Rival Palestinian factions Hamas and Fatah met Tuesday in an effort to "reconcile their rival leaderships" as peace talks with Israel continue to deteriorate, according to Agence France Presse.
The West Bank-based Palestine Liberation Organisation (PLO), which is headed by Fatah party leader and president Mahmoud Abbas, sent a delegation to Gaza City to meet with rival counterpart, Hamas.
The meeting between the two rival factions is part of an ongoing effort to "revive long-stagnant unity efforts," and arrives a mere week before the April 29 deadline for U.S. brokered Israel-Palestinian peace talks.
The PLO delegation, headed by one of the main Fatah party leaders, Azam Al Ahmed, met with the prime minister of the Hamas government in Gaza, Ismail Haniya. Another major Hamas leader, Mussa Abu Marzuq, was also allegedly present.
According to one member of the delegation, the two sides were set to discuss "forming a national consensus government and holding elections" along with other issues.

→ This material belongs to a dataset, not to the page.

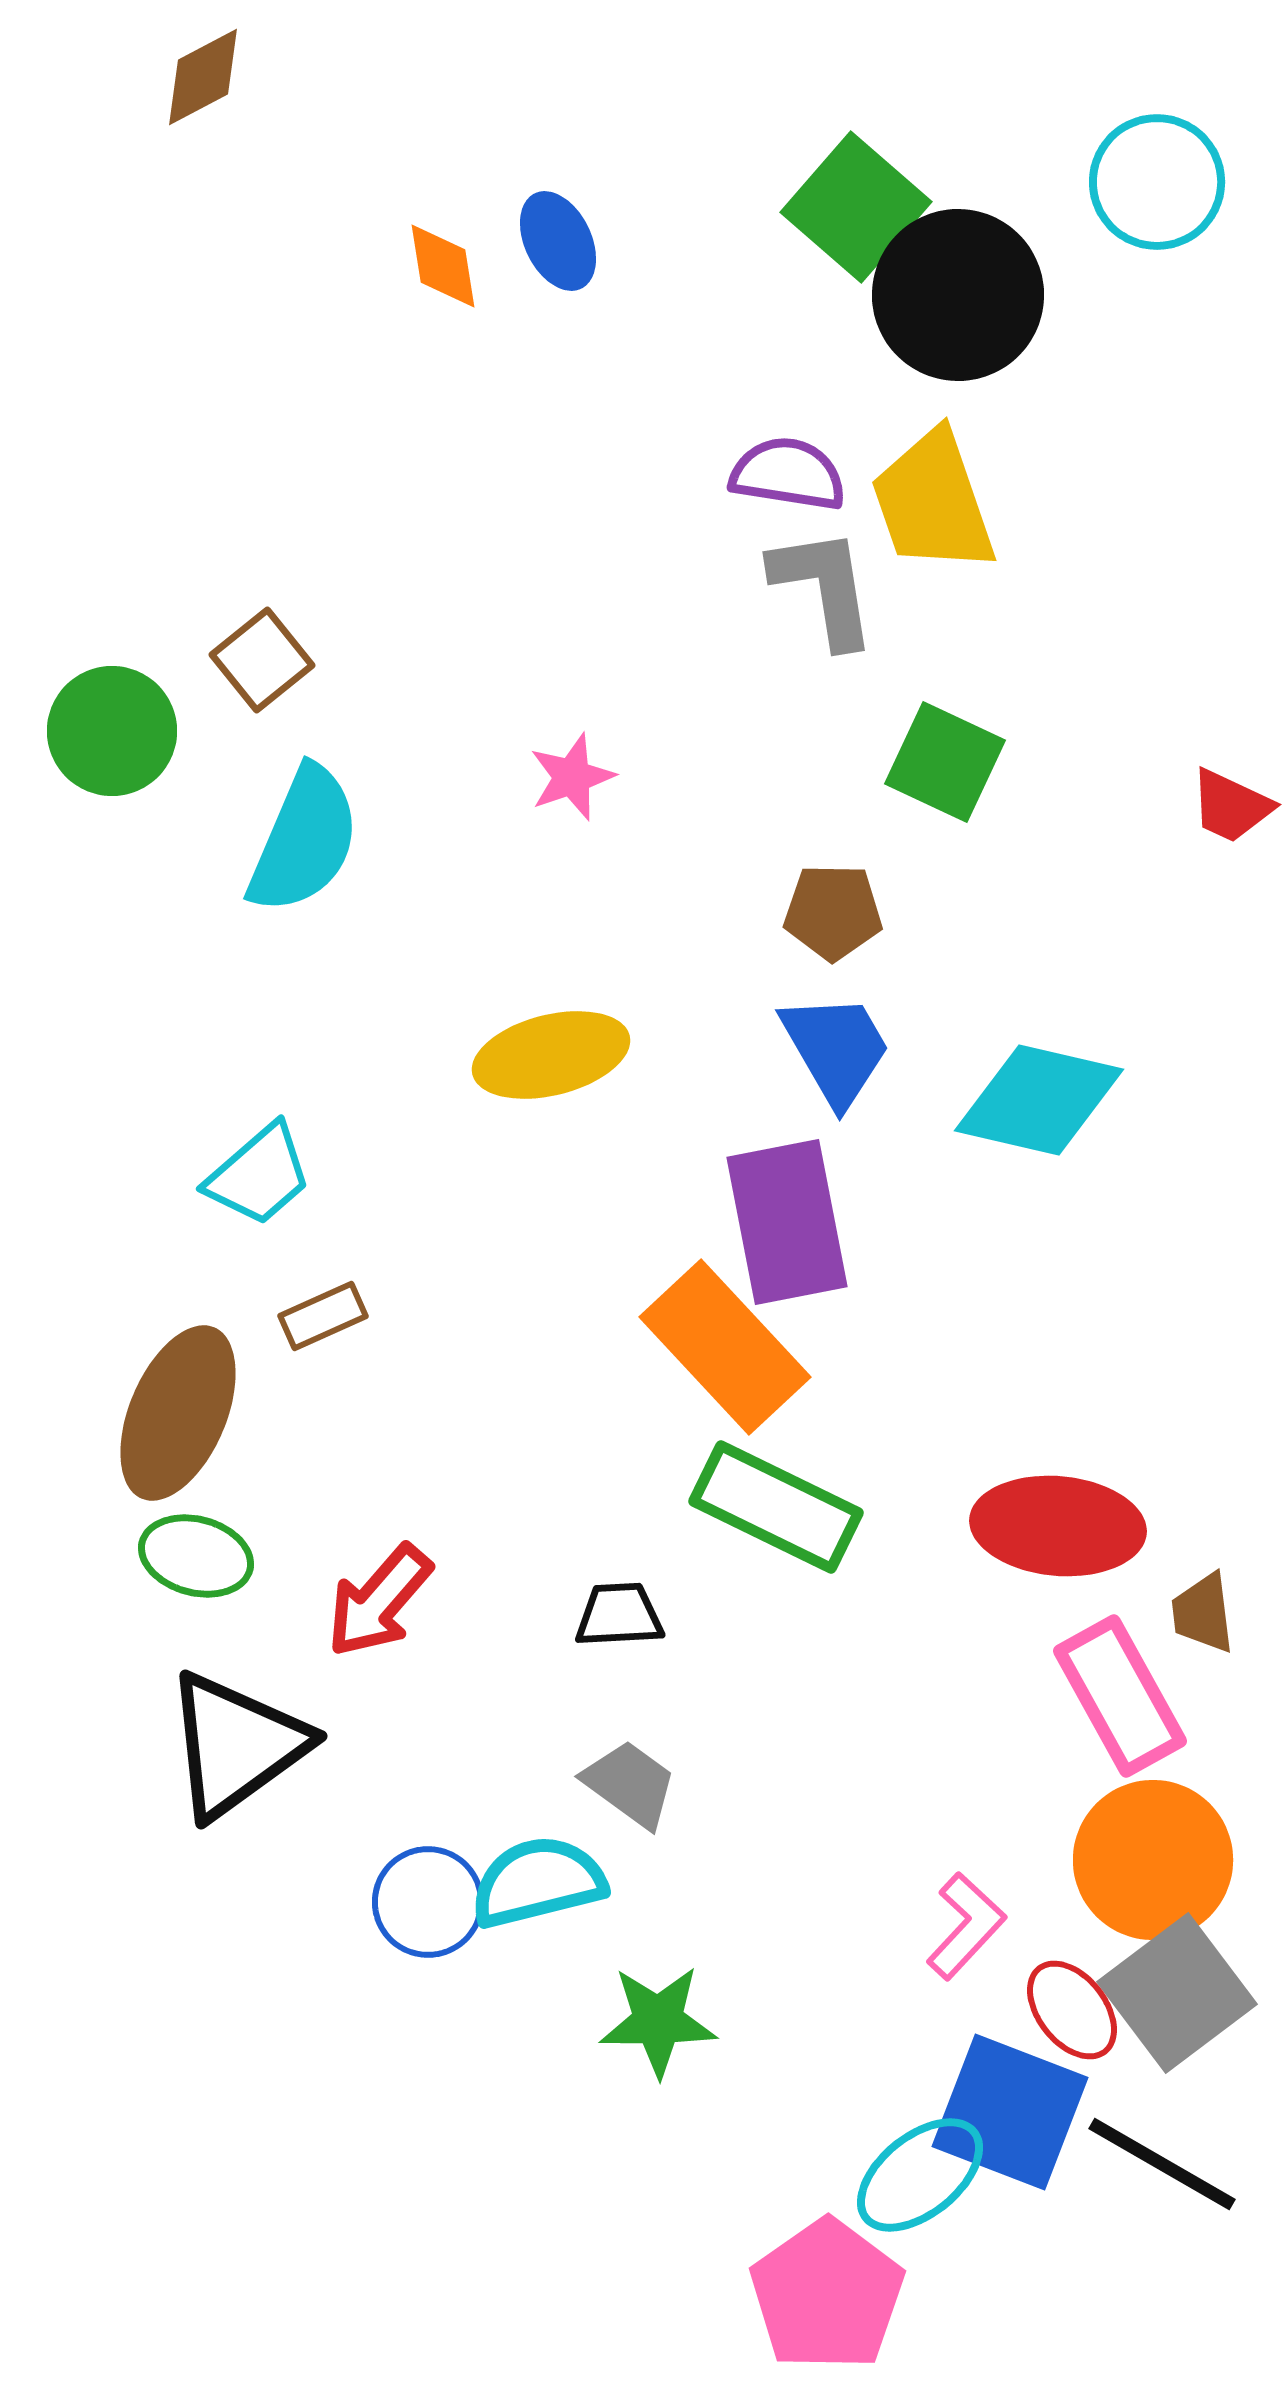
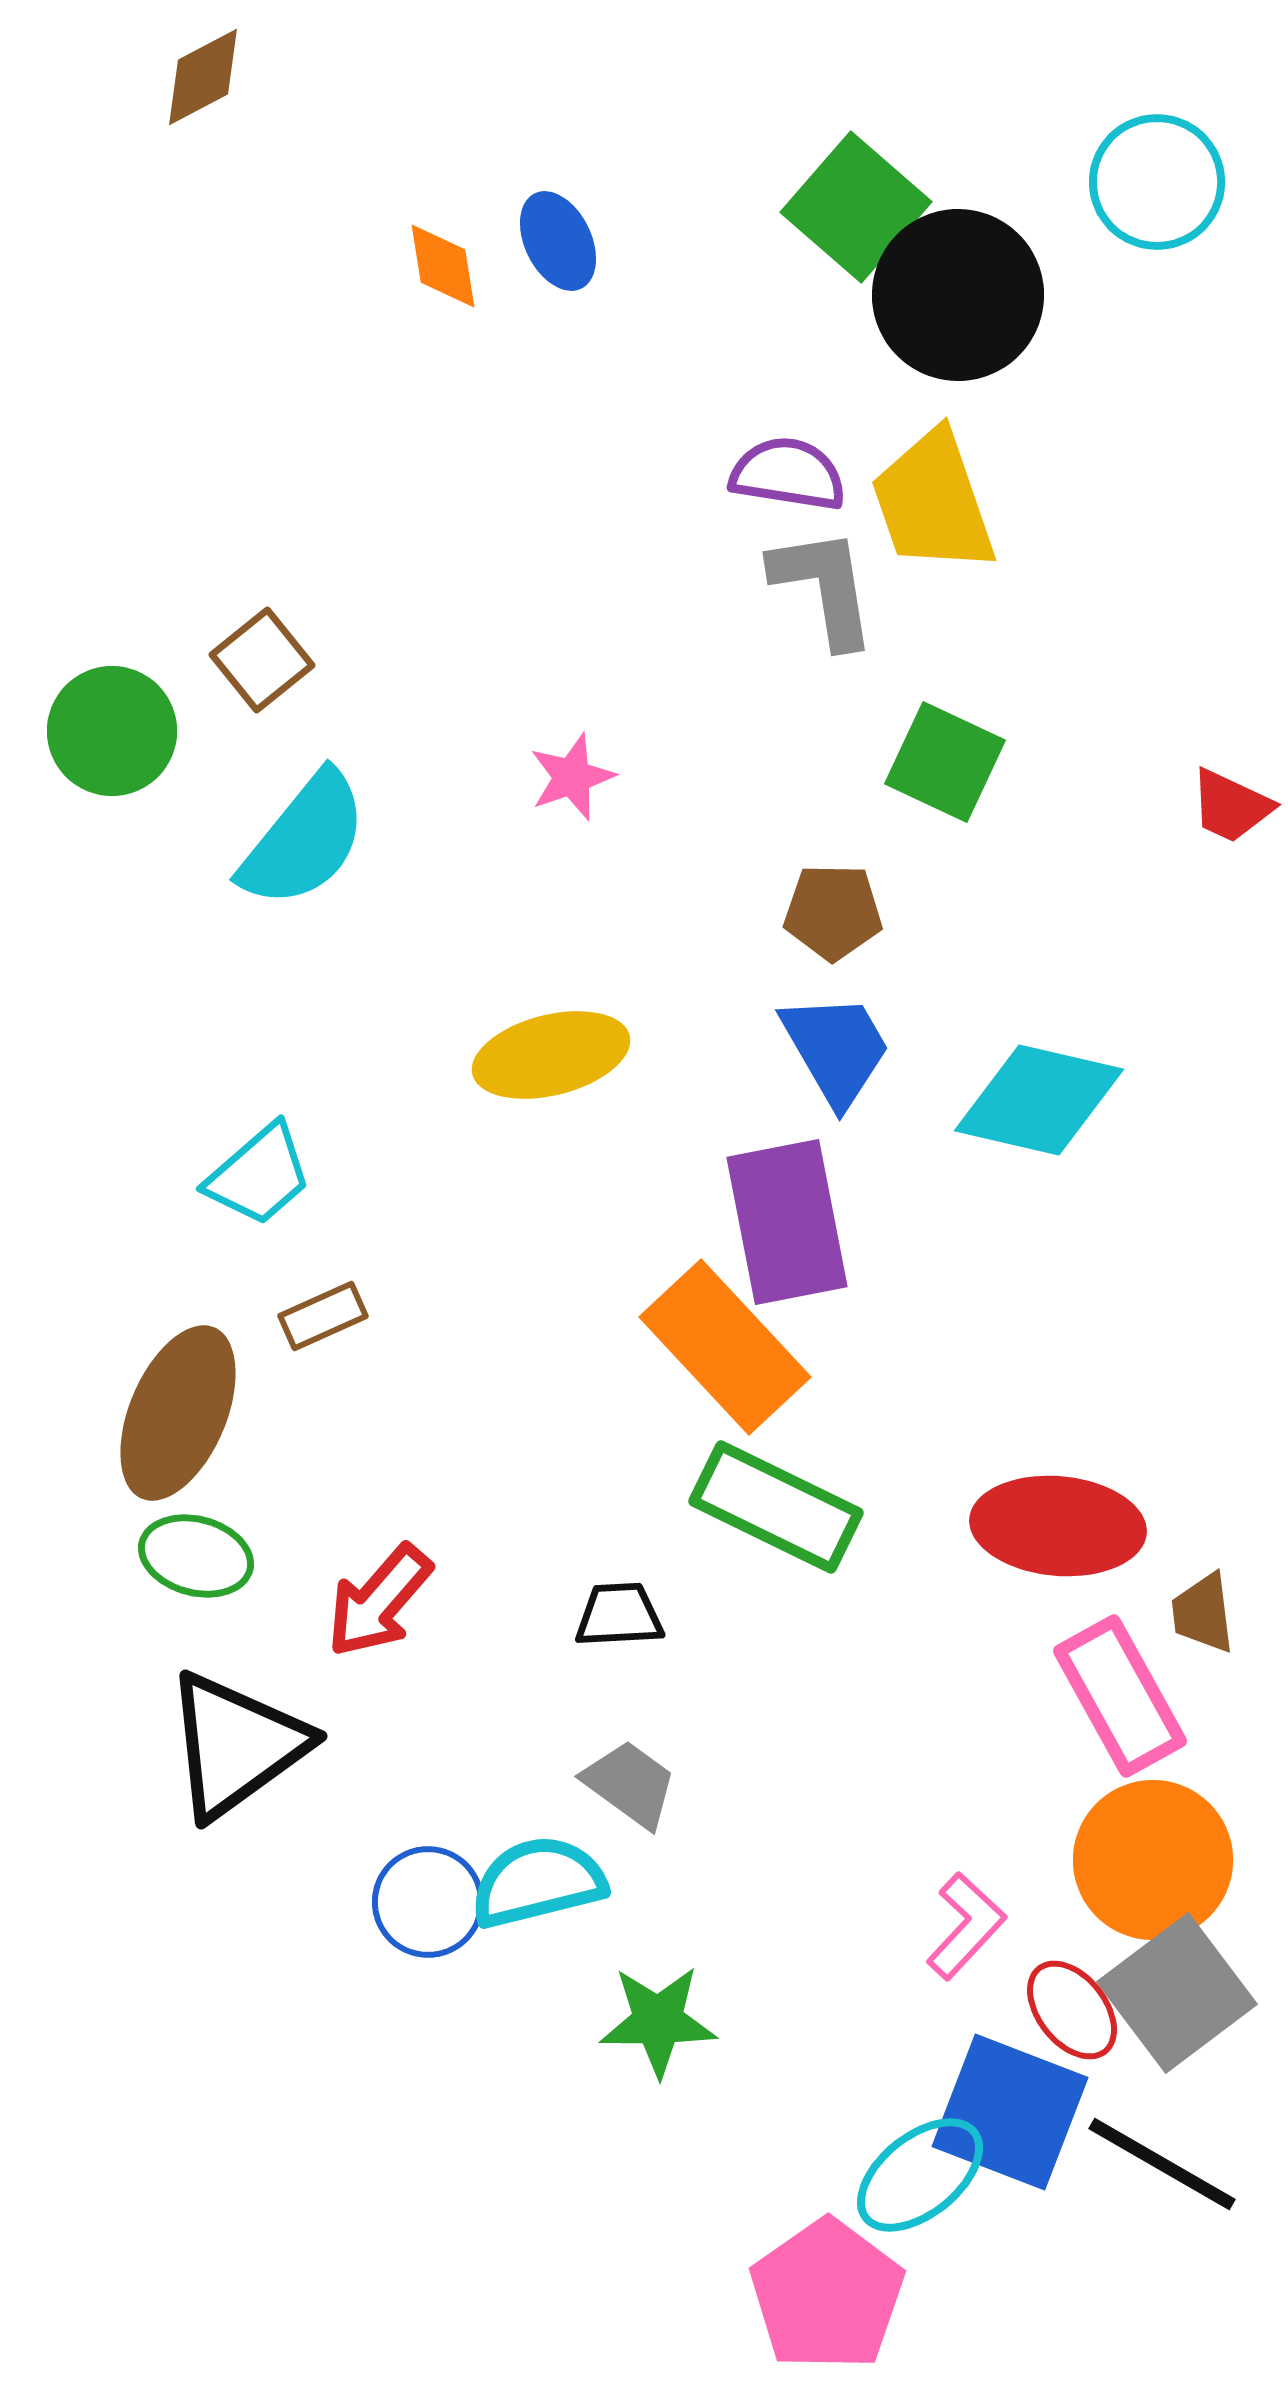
cyan semicircle at (304, 840): rotated 16 degrees clockwise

Ahead of the meeting, the PLO delegation also "played down" rumors that the West Bank-based Palestinian authority would be dismantled if the peace talks with Israel remained in deadlock.
"No Palestinian is speaking of an initiative to dismantle the Palestinian Authority. But Israel's actions have annulled all the legal, political, security, economic and operational aspects of the prerogatives of the Palestinian Authority," chief negotiator Saeb Erakat said on Tuesday.
Erakat's comments follow a senior Palestinian official's statement Sunday that hinted that Palestinian negotiators may hand responsibility for governing the occupied territories back to Israel if Tel Aviv fails to hand over the last group of Palestinian prisoners and continues settlement construction.
Israeli Prime Minister Benjamin Netanyahu has accused the Palestinians of "endangering the peace process" with such commentary.
"The Palestinian Authority, which yesterday was talking about its dismantlement, is today talking about unity with Hamas [which fiercely opposes any peace talks with Israel]. They need to decide... Do they want to dismantle themselves or to unite with Hamas? When they want peace (with Israel), they should let us know," Netanyahu said.